![]() |
| | #1 |
| User Join Date: Jan 2006 Location: Canada
Posts: 496
| Need help with internet socket program I'm trying to retrieve HTML source from a webpage, and so I use basic network sockets as described in Beej's guide. If you want, I'll post it here, but the code seems fine to me. The problem is that when I try to retrieve a small webpage, it works, but larger ones get cut off.
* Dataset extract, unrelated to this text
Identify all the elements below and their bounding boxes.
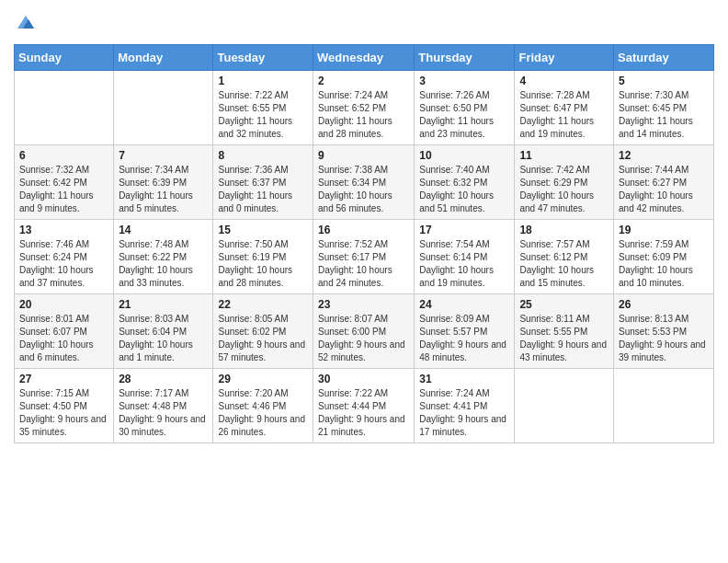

For example, if I try to load Google.com, here is my output from my program: Code: Data recieved:
HTTP/1.1 200 OK
Cache-Control: private
Content-Type: text/html
Set-Cookie: PREF=ID=5dbd2c69968fe1ba:TM=1166753338:LM=1166753338:S=f46he7TFtBY5uZrX; expires=Sun, 17-Jan-2038 19:14:07 GMT; path=/; domain=.google.ca
Server: GWS/2.1
Transfer-Encoding: chunked
Date: Fri, 22 Dec 2006 02:08:58 GMT
b5b
<html><head><meta http-equiv="content-type" content="text/html; charset=ISO-8859-1"><title>Google</title><style><!--
body,td,a,p,.h{font-family:arial,sans-serif}
.h{font-size:20px}
.h{color:#3366cc}
.q{color:#00c}
--></style>
<script defer>
<!--
function sf(){document.f.q.focus();}
// -->
</script>
</head>
.
.
.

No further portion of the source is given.